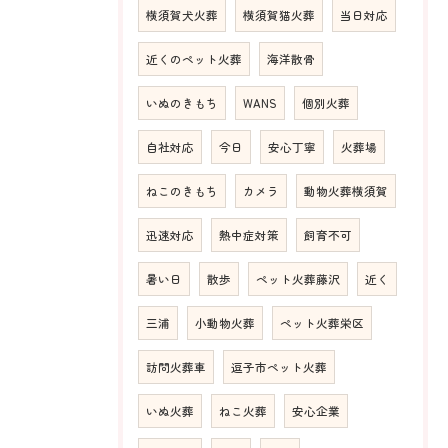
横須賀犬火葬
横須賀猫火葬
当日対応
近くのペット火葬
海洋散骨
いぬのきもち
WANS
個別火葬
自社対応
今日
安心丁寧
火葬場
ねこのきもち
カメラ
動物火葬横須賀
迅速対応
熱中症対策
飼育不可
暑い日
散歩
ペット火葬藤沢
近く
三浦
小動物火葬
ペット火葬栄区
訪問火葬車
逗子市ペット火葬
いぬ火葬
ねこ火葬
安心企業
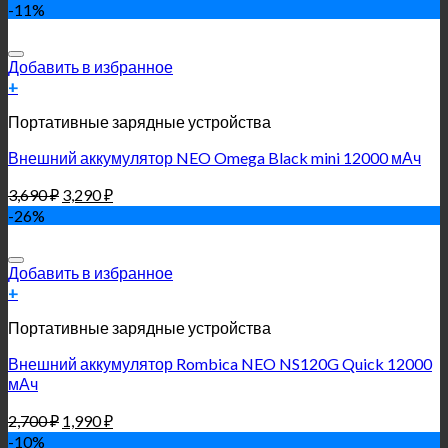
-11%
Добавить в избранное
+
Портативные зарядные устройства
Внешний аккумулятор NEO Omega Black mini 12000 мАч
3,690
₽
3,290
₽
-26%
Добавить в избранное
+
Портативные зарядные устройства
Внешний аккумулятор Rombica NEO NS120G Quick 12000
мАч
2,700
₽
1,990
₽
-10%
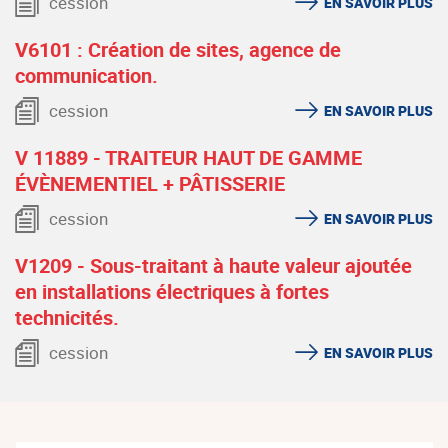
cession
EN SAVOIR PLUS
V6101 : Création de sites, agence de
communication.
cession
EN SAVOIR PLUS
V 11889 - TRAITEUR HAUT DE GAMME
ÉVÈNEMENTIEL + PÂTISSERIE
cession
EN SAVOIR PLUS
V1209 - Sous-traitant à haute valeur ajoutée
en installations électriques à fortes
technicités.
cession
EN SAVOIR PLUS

----------------------------------------

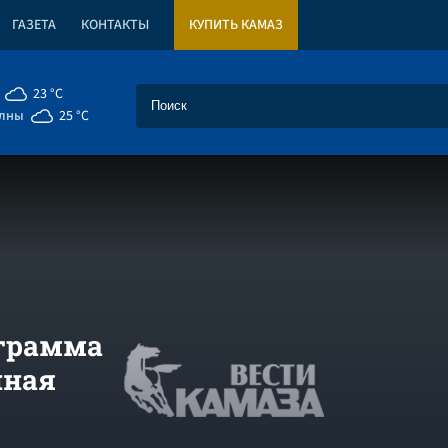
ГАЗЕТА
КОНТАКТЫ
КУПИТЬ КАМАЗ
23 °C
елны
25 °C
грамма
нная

----------------------------------------

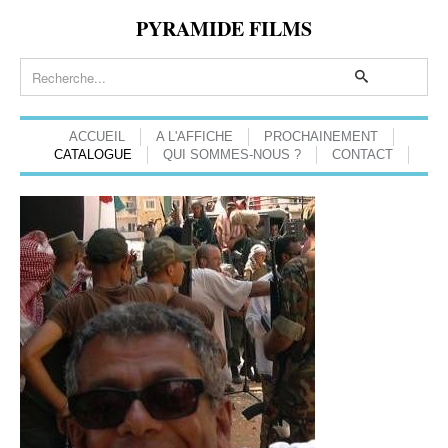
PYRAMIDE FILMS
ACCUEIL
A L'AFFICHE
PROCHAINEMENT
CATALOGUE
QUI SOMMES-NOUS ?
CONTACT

----------------------------------------

WHAT TO DO » Each line carrying the string "аккумулятор" should be copied out from the entries.

SOLUTION TO THIS PROBLEM »
Внешний аккумулятор NEO Omega Black mini 12000 мАч
Внешний аккумулятор Rombica NEO NS120G Quick 12000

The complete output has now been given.